We left off last time with some dissatisfaction. Hart had said that judges must legislate when the rules do not determine their decision in a particular case. He made a reasonable case that something like this has to happen in any system of rules. No rule is going to list all the possible vehicles, for instance.
But what is unsatisfying in both Hart and Holmes is that nothing is said about the constraints on how judges legislate. Legislators can legislate by promoting the interests of a particular class in society: that’s what they are elected to do in a representative democracy, after all. But it would be very odd if judges were allowed to do that. At least, they aren’t allowed to do that in our system. (OK, OK: they aren’t allowed to say that they do that in our system.) Anyway, the point is that it cannot be as simple as saying that they just legislate, period.
Dworkin went right at this problem. He thinks that judges employ what he calls “principles” in making their decisions and that we can’t understand what judges do unless we include principles in our account of the nature of law. If he makes his case, then Hart’s theory is incomplete. Law is not just a system of rules but must include principles as well.
Our discussion followed the structure of Dworkin’s article. I said that Dworkin tried to show that Hart faces a dilemma. He can say that principles are not part of the law or that they are part of the law. His position would be compromised either way, according to Dworkin.

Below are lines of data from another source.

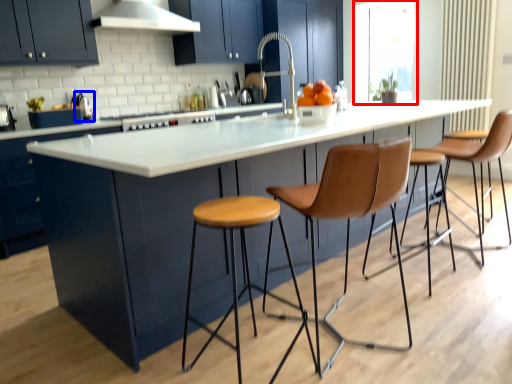 Question: Which object appears closest to the camera in this image, window screen (highlighted by a red box) or appliance (highlighted by a blue box)?

Choices:
 (A) window screen
 (B) appliance

Answer: (B) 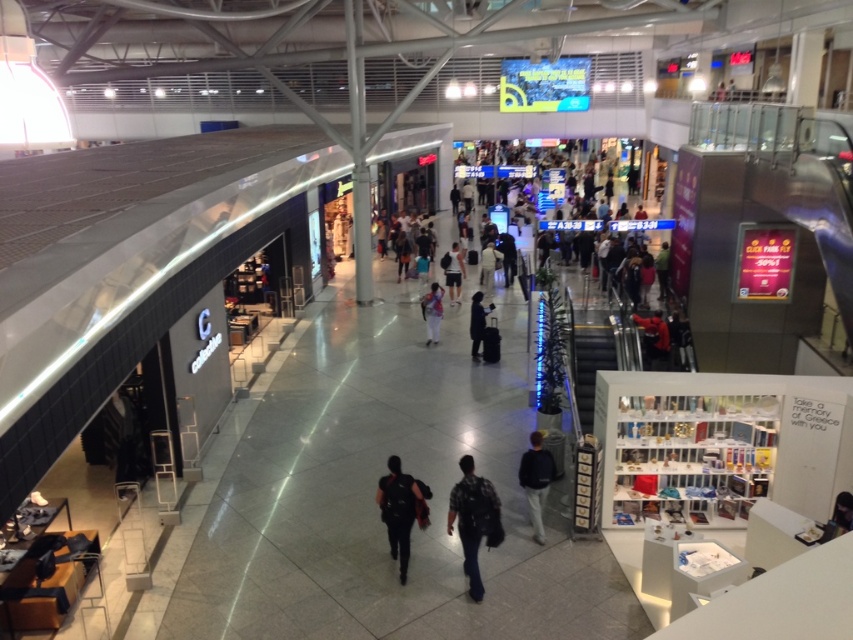 Is plaid shirt at center to the left of dark blue jeans at center from the viewer's perspective?

Correct, you'll find plaid shirt at center to the left of dark blue jeans at center.

Between plaid shirt at center and dark blue jeans at center, which one appears on the right side from the viewer's perspective?

dark blue jeans at center

Between point (495, 515) and point (456, 243), which one is positioned behind?

The point (456, 243) is behind.

Identify the location of plaid shirt at center. The image size is (853, 640). (473, 518).

Is plaid shirt at center shorter than denim jacket at center?

No.

Find the location of a particular element. This screenshot has height=640, width=853. plaid shirt at center is located at coordinates (473, 518).

Describe the element at coordinates (473, 518) in the screenshot. I see `plaid shirt at center` at that location.

This screenshot has height=640, width=853. Identify the location of plaid shirt at center. (473, 518).

Who is lower down, red leather jacket at center or dark blue fabric jacket at center?

Positioned lower is red leather jacket at center.

Who is positioned more to the right, red leather jacket at center or dark blue fabric jacket at center?

From the viewer's perspective, red leather jacket at center appears more on the right side.

Who is more forward, [662,330] or [490,305]?

Point [662,330] is more forward.

Identify the location of red leather jacket at center. Image resolution: width=853 pixels, height=640 pixels. (654, 339). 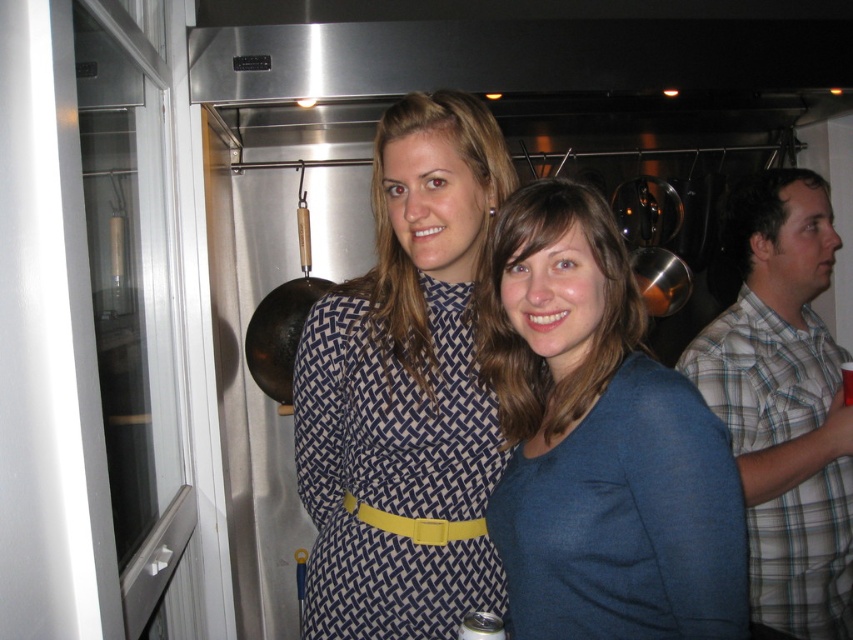 You are standing at the point marked as point (546, 422) in a kitchen scene. You want to take a photo of the two women in the foreground without moving. Can you do so without moving from your current position?

The distance between point (546, 422) and the camera is 1.06 meters. Since you are at point (546, 422), you can take the photo of the two women in the foreground without moving because the camera is within reach at that distance.

You are standing at the point with coordinates point (387,323) and want to move to the point with coordinates point (786,490). Given the scene described, is the destination point behind you or in front of you?

The destination point (786,490) is behind the starting point (387,323) according to the objects description, so it would be behind you.

You are a photographer setting up for a group photo. You notice the plaid shirt at right and the blue woven dress at center. Which of these two items is positioned lower in the image?

The plaid shirt at right is below the blue woven dress at center, so it is positioned lower in the image. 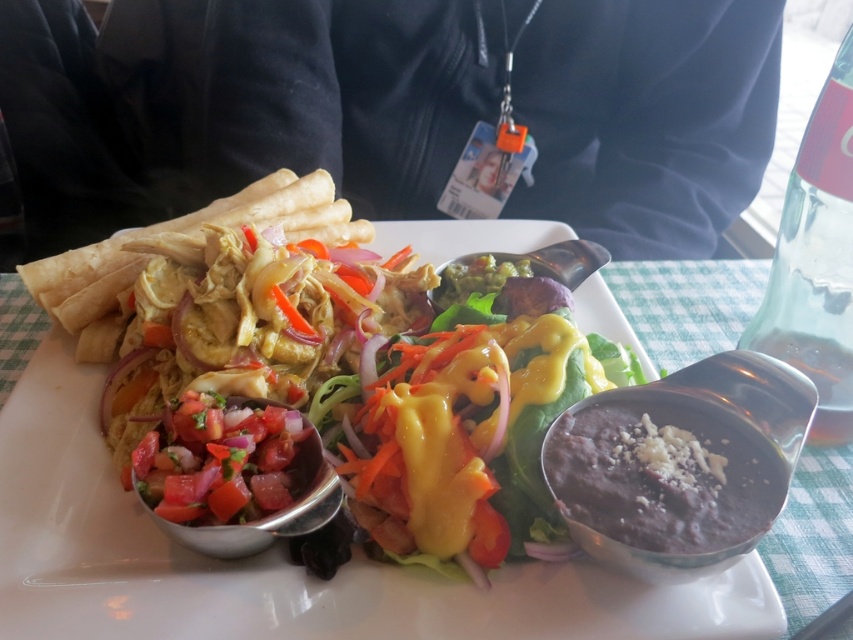 Question: Which point is farther from the camera taking this photo?

Choices:
 (A) (283, 406)
 (B) (376, 342)

Answer: (B)

Question: Is fresh green salad at center wider than sliced tomato salad at center?

Choices:
 (A) no
 (B) yes

Answer: (B)

Question: Is the position of fresh green salad at center less distant than that of sliced tomato salad at center?

Choices:
 (A) yes
 (B) no

Answer: (B)

Question: Which object is closer to the camera taking this photo?

Choices:
 (A) sliced tomato salad at center
 (B) fresh green salad at center

Answer: (A)

Question: Can you confirm if fresh green salad at center is positioned to the right of sliced tomato salad at center?

Choices:
 (A) no
 (B) yes

Answer: (B)

Question: Which point is farther to the camera?

Choices:
 (A) fresh green salad at center
 (B) sliced tomato salad at center

Answer: (A) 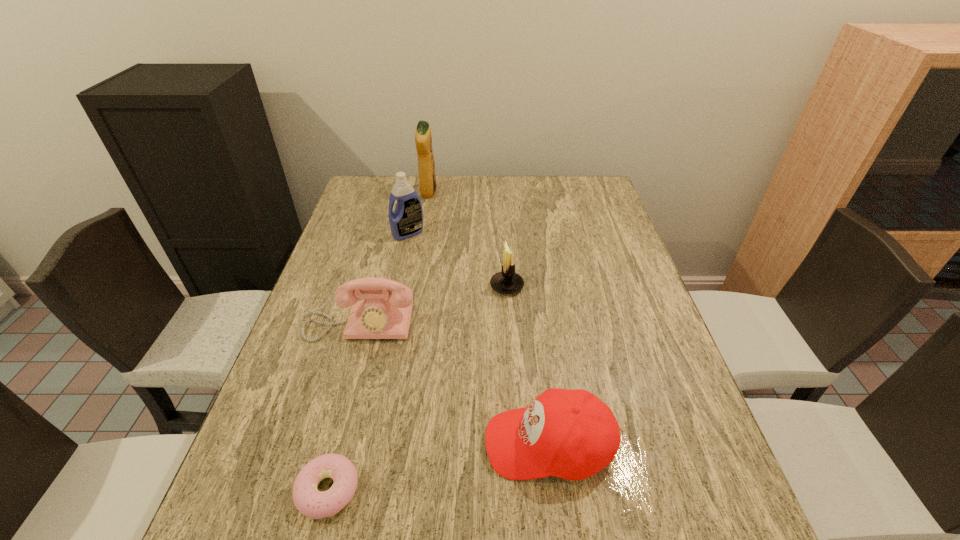 At what (x,y) coordinates should I click in order to perform the action: click on blank space at the left edge. Please return your answer as a coordinate pair (x, y). This screenshot has height=540, width=960. Looking at the image, I should click on (305, 401).

The width and height of the screenshot is (960, 540). I want to click on vacant space at the right edge of the desktop, so click(619, 323).

At what (x,y) coordinates should I click in order to perform the action: click on free space at the far right corner. Please return your answer as a coordinate pair (x, y). Looking at the image, I should click on (565, 190).

Locate an element on the screen. This screenshot has height=540, width=960. empty space between the shortest object and the farthest object is located at coordinates (378, 341).

I want to click on unoccupied position between the doughnut and the fifth nearest object, so click(x=368, y=361).

At what (x,y) coordinates should I click in order to perform the action: click on free spot between the baseball cap and the third nearest object. Please return your answer as a coordinate pair (x, y). The image size is (960, 540). Looking at the image, I should click on (454, 383).

The image size is (960, 540). I want to click on unoccupied position between the candle holder and the second shortest object, so click(x=528, y=364).

Locate an element on the screen. Image resolution: width=960 pixels, height=540 pixels. free point between the telephone and the shortest object is located at coordinates (344, 407).

You are a GUI agent. You are given a task and a screenshot of the screen. Output one action in this format:
    pyautogui.click(x=<x>, y=<y>)
    Task: Click on the free area in between the fourth farthest object and the fourth nearest object
    This screenshot has width=960, height=540.
    Given the screenshot: What is the action you would take?
    pyautogui.click(x=433, y=305)

Find the location of a particular element. Image resolution: width=960 pixels, height=540 pixels. vacant space that's between the shortest object and the baseball cap is located at coordinates (438, 467). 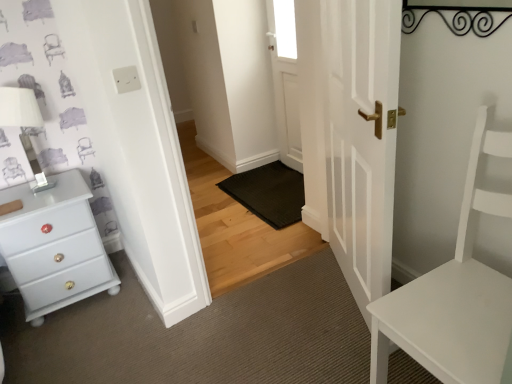 Question: In terms of size, does white wooden door at center, which is the 1th door in back-to-front order, appear bigger or smaller than white glossy door at center, the 1th door positioned from the front?

Choices:
 (A) small
 (B) big

Answer: (A)

Question: Relative to white glossy door at center, positioned as the 2th door in back-to-front order, is white wooden door at center, placed as the 2th door when sorted from front to back, in front or behind?

Choices:
 (A) front
 (B) behind

Answer: (B)

Question: Considering the real-world distances, which object is closest to the black rubber doormat at center?

Choices:
 (A) white wooden door at center, which is the 1th door in back-to-front order
 (B) matte white chest of drawers at left
 (C) transparent glass window at upper center
 (D) white matte chair at right
 (E) white glossy door at center, the 1th door positioned from the front

Answer: (A)

Question: Estimate the real-world distances between objects in this image. Which object is closer to the matte white chest of drawers at left?

Choices:
 (A) transparent glass window at upper center
 (B) white glossy door at center, the 1th door positioned from the front
 (C) white matte chair at right
 (D) white wooden door at center, which is the 1th door in back-to-front order
 (E) black rubber doormat at center

Answer: (E) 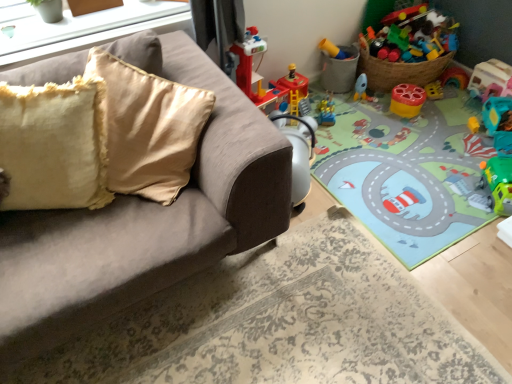 Image resolution: width=512 pixels, height=384 pixels. I want to click on vacant area that lies between rubber duck at lower right, marked as the fifth toy in a left-to-right arrangement, and yellow plastic cup at center-right, acting as the 4th toy starting from the right, so click(x=445, y=118). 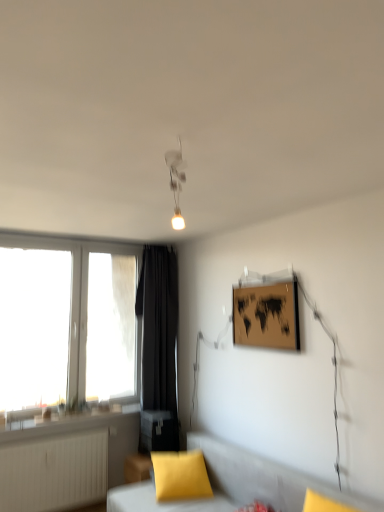 Question: Is white plastic window at left inside the boundaries of wooden matte picture frame at upper right, or outside?

Choices:
 (A) outside
 (B) inside

Answer: (A)

Question: In terms of height, does white plastic window at left look taller or shorter compared to wooden matte picture frame at upper right?

Choices:
 (A) short
 (B) tall

Answer: (B)

Question: Considering the real-world distances, which object is closest to the black fabric curtain at left?

Choices:
 (A) matte yellow pillow at lower center
 (B) matte white ceiling light at upper center
 (C) white plastic window at left
 (D) wooden matte picture frame at upper right
 (E) soft gray cushion at lower center

Answer: (C)

Question: Which is nearer to the soft gray cushion at lower center?

Choices:
 (A) black fabric curtain at left
 (B) wooden matte picture frame at upper right
 (C) matte white ceiling light at upper center
 (D) matte yellow pillow at lower center
 (E) white plastic window at left

Answer: (D)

We were quick with the first option, that principles are not part of the law. When Hart responded to Dworkin himself, his comments all concerned the second option, so that’s where we concentrated our attention.See Hart’s Postscript to the second edition of The Concept of Law.
For the second option, that principles are part of the law, we spent a fair amount of time talking about the distinction between rules and principles: Dworkin said they are different in kind, Hart said the differences are more a matter of degree.
Having thought about it, I’m not sure that this is the central point. I have two reasons for thinking that.
First, it seems pretty obvious to me that Hart’s theory can explain how the law contains some elements that look very much like what Dworkin called principles. In the American legal system, the rule of recognition treats the Constitution as a source of law. But it’s trivial to find parts of the Constitution that are broad statements of value, much like the principle that no one should profit from their own wrong. Since Hart’s theory can handle the Constitution as a source of law, it can handle laws that look like principles.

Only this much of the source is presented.